Were there development failures in Israel?
"Obviously, alongside the big successes there are a lot of places where we also failed. There was a communication product that we built for a long time and it was too big and took too long to develop and we had to close it. After such experiences, you simply just buy from someone else."
How do you decide what to develop and what to buy?
"In managerial maturation there is a process of understanding that allows you to say out loud what I am really good at, i.e. what our real assets are, and what it is better for me to buy from others."

"The Americans spoke up"
With so many Americans under your management - is American culture becoming a part of you?
"It's a two-way street. I'm very connected to my American workers and learn their cultures. We always look at 'America' from here, but there is no one America, there are differences between the West Coast and East Coast workers, and the ones in Dallas. So we did ‘get to know you’ sessions with them and with the Israelis. And the Americans put it all out on the table and said, 'Why are you constantly cutting us off when we speak?' They teach us Israelis about the disadvantages of the 'it will be okay' method, about the need for methodology, order, structured work processes and work of significant magnitude. And on the other hand, they are learning from us how to be bold and dare.”
You also imported the issue of employment diversity from there.
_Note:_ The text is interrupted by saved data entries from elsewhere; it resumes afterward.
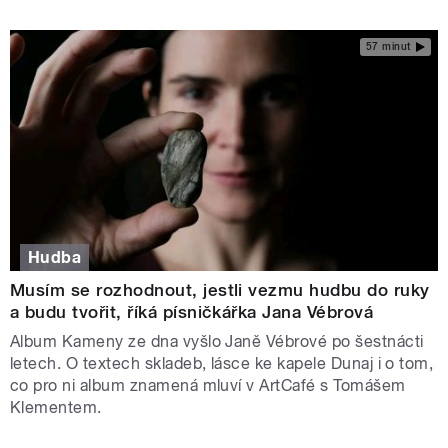
57 minut
Hudba
Musím se rozhodnout, jestli vezmu hudbu do ruky
a budu tvořit, říká písničkářka Jana Vébrová
Album Kameny ze dna vyšlo Janě Vébrové po šestnácti
letech. O textech skladeb, lásce ke kapele Dunaj i o tom,
co pro ni album znamená mluví v ArtCafé s Tomášem
Klementem.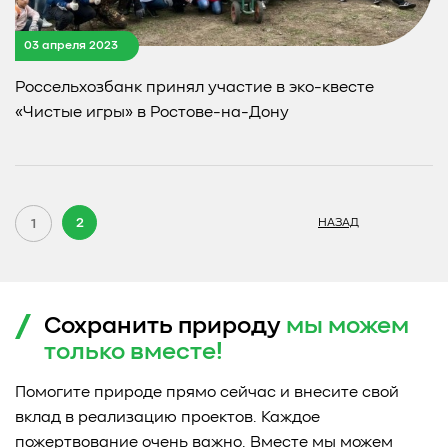
03 апреля 2023
Россельхозбанк принял участие в эко-квесте
«Чистые игры» в Ростове-на-Дону
2
1
НАЗАД
Сохранить природу
мы можем
только
вместе!
Помогите природе прямо сейчас и внесите свой
вклад в реализацию проектов. Каждое
пожертвование очень важно. Вместе мы можем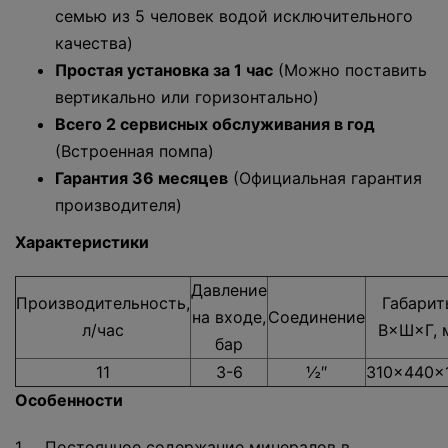
семью из 5 человек водой исключительного
качества)
Простая установка за 1 час
(Можно поставить
вертикально или горизонтально)
Всего 2 сервисных обслуживания в год
(Встроенная помпа)
Гарантия 36 месяцев
(Официальная гарантия
производителя)
Характеристики
Давление
Производительность,
Габарит
на входе,
Соединение
л/час
В×Ш×Г, 
бар
11
3-6
½″
310×440×
Особенности
1. Постоянное содержание минералов в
"This is my night job - I manage the entire field of employment diversity in the company and work a lot to recruit not only women, but also ultra-Orthodox, Arabs and Ethiopians. Our management today is mostly women, and our number of ultra-Orthodox and Arab employees is significantly higher than the industry average."
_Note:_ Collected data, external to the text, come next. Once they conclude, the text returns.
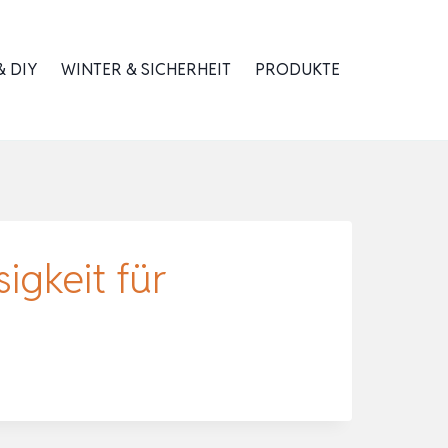
 DIY
WINTER & SICHERHEIT
PRODUKTE
igkeit für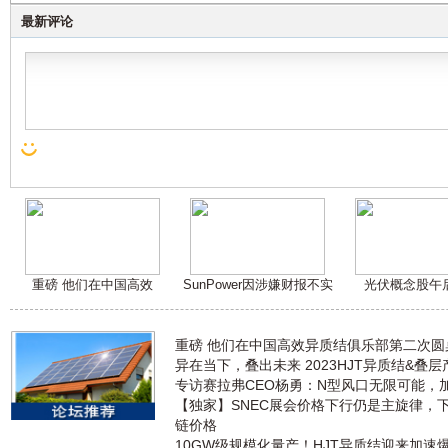
最新评论
重磅 他们在中国高效
SunPower因涉嫌财报不实
光伏概念股午
重磅 他们在中国高效异质结俱乐部第二次
异在当下，叠出未来 2023HJT异质结&叠
专访赛拉弗CEO杨勇：N型风口无限可能，
【独家】SNEC展会价格下行仍是主旋律，
链价格
10GW级规模化量产！HJT异质结迎来加速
Are women still asking for less money than men?
"Yes, always. And my responsibility as a manager is to give what they deserve. All studies are correct - in job ads, if there are ten requirements a man will see one that he answers and be sure that nobody is better suited for the role than him, a woman on the other hand, if she does not meet all ten requirements, will not apply at all."
Are you bothered by the gaps in Israeli society?
"Very much. We need to make sure that high-tech does not become a closed club. I've been through a process of disillusionment for the last 15 years. I once believed that all it takes is the desire to work in high-tech and anyone from Ethiopia or an ultra-Orthodox person who comes and tries to be accepted will succeed on an objective basis, but I understand today that this is not the case. We need to target these populations, we need to take proactive actions, be willing to work on it, build the jobs, to know the needs of these populations. We work with all the non-profit associations of all the sectors. We recruited quite a few ultra-Orthodox and Israeli-Arabs and in that we do not compete at all for the pool that everyone is sitting in. Do you know how many Israeli Arab computer science graduates at the Technion or elsewhere in Israel are going to work in the West Bank? I was there and I saw that they get a much lower salary, but there is no trust and it needs to be built up.”